**What you need to do**
Across the entries that follow, how many lines have the word "located" in them? Give only the number.

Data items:
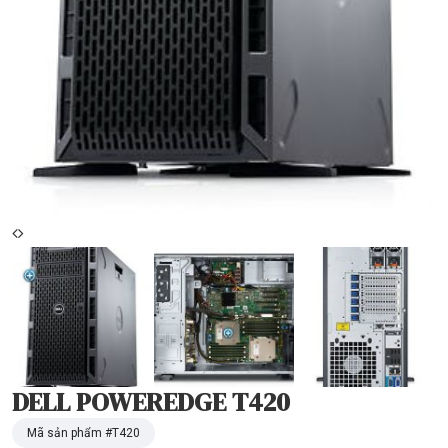
DELL POWEREDGE T420
Mã sản phẩm #
T420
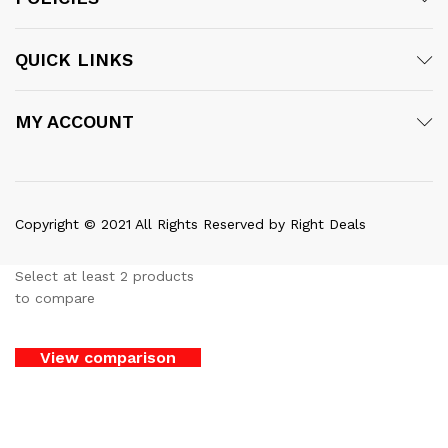
QUICK LINKS
MY ACCOUNT
Copyright © 2021 All Rights Reserved by Right Deals
Select at least 2 products
to compare
View comparison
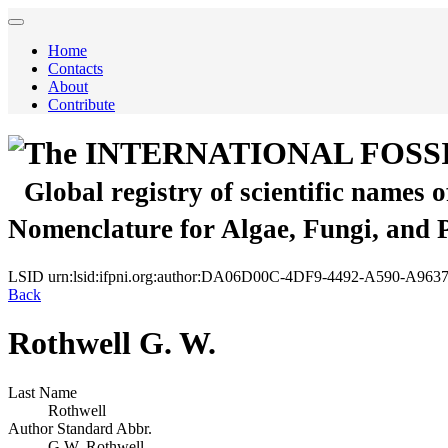
Home
Contacts
About
Contribute
The INTERNATIONAL FOSS
Global registry of scientific names 
Nomenclature for Algae, Fungi, and 
LSID
urn:lsid:ifpni.org:author:DA06D00C-4DF9-4492-A590-A96
Back
Rothwell G. W.
Last Name
Rothwell
Author Standard Abbr.
G.W. Rothwell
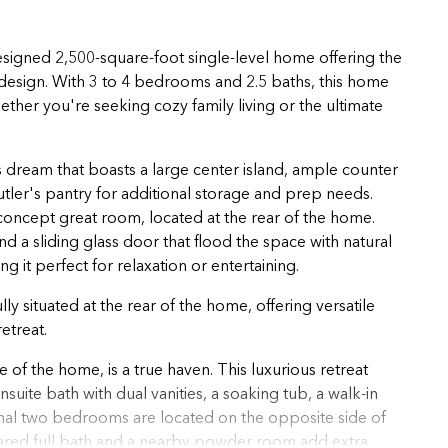
esigned 2,500-square-foot single-level home offering the
 design. With 3 to 4 bedrooms and 2.5 baths, this home
 whether you're seeking cozy family living or the ultimate
's dream that boasts a large center island, ample counter
tler's pantry for additional storage and prep needs.
oncept great room, located at the rear of the home.
a sliding glass door that flood the space with natural
 it perfect for relaxation or entertaining.
 situated at the rear of the home, offering versatile
etreat.
 of the home, is a true haven. This luxurious retreat
uite bath with dual vanities, a soaking tub, a walk-in
ional two bedrooms are located on the opposite side of
hared full bath and a nearby powder room add extra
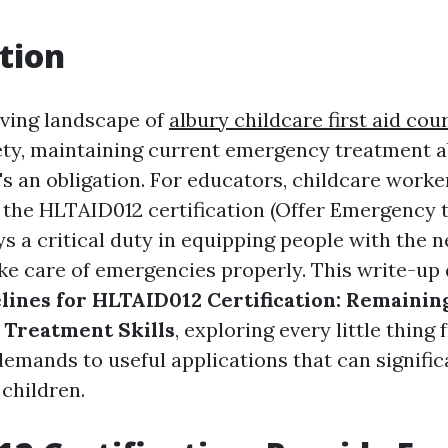
tion
lving landscape of
albury childcare first aid cou
ety, maintaining current emergency treatment abi
t's an obligation. For educators, childcare wor
, the HLTAID012 certification (Offer Emergency 
ys a critical duty in equipping people with the 
ake care of emergencies properly. This write-up 
ines for HLTAID012 Certification: Remainin
 Treatment Skills
, exploring every little thing
demands to useful applications that can signific
 children.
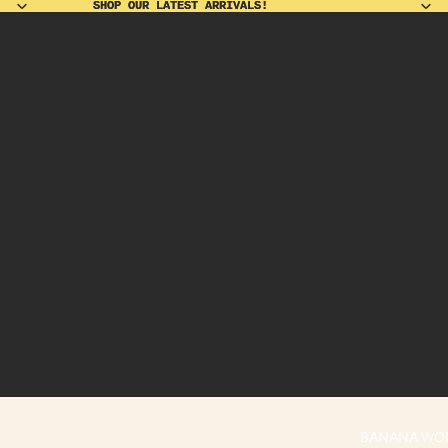
SHOP OUR LATEST ARRIVALS!
SHOP OUR LATEST ARRIVALS!
BANANA WO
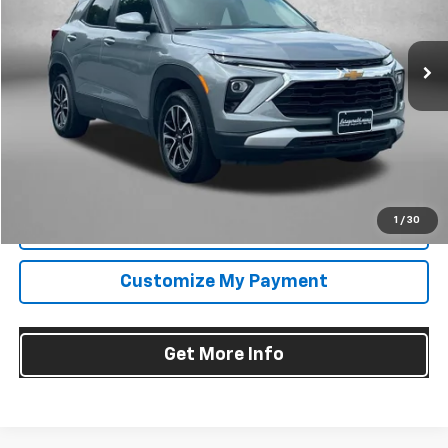
Fitzgerald Chevrolet of Frederick
VIN:
KL79MRSL4SB212220
Stock:
LR12220
Model:
1TW56
27,512 mi
Ext.
Int.
Less
Price
$23,695
Dealer Processing Charge
+$799
FitzWay Price
$24,494
Price Includes Dealer Processing Charge. Not Required By Law.
1
/
30
Click To Call
Customize My Payment
Get More Info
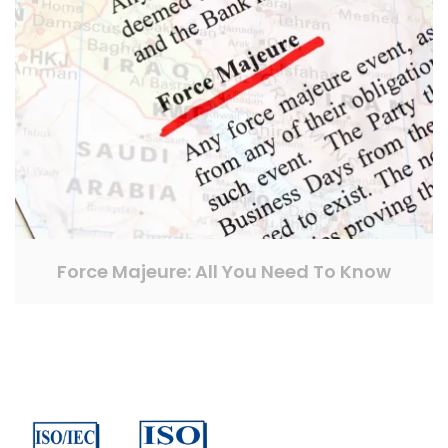
Force Majeure: All You Need To Know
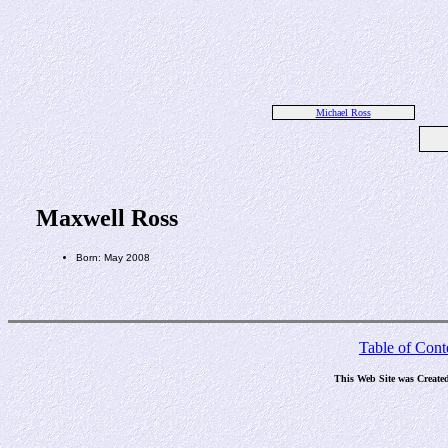
Michael Ross
Maxwell Ross
Born: May 2008
Table of Cont
This Web Site was Create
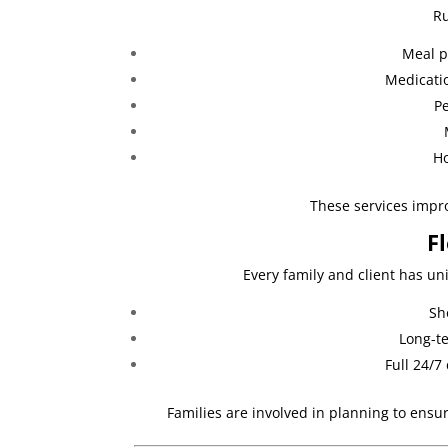
Ru
Meal p
Medicati
Pe
Ho
These services improv
F
Every family and client has un
Sh
Long-te
Full 24/7
Families are involved in planning to ensu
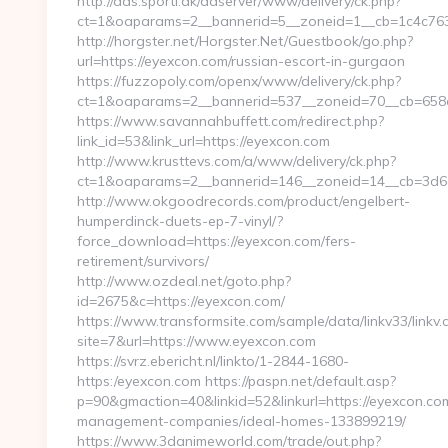
http://ads.sporti.dk/adserver/www/delivery/ck.php?
ct=1&oaparams=2__bannerid=5__zoneid=1__cb=1c4c763
http://horgster.net/Horgster.Net/Guestbook/go.php?
url=https://eyexcon.com/russian-escort-in-gurgaon
https://fuzzopoly.com/openx/www/delivery/ck.php?
ct=1&oaparams=2__bannerid=537__zoneid=70__cb=658
https://www.savannahbuffett.com/redirect.php?
link_id=53&link_url=https://eyexcon.com
http://www.krusttevs.com/a/www/delivery/ck.php?
ct=1&oaparams=2__bannerid=146__zoneid=14__cb=3d6d
http://www.okgoodrecords.com/product/engelbert-
humperdinck-duets-ep-7-vinyl/?
force_download=https://eyexcon.com/fers-
retirement/survivors/
http://www.ozdeal.net/goto.php?
id=2675&c=https://eyexcon.com/
https://www.transformsite.com/sample/data/linkv33/linkv.c
site=7&url=https://www.eyexcon.com
https://svrz.ebericht.nl/linkto/1-2844-1680-
https:/eyexcon.com https://paspn.net/default.asp?
p=90&gmaction=40&linkid=52&linkurl=https://eyexcon.co
management-companies/ideal-homes-133899219/
https://www.3danimeworld.com/trade/out.php?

**Response to the task**
2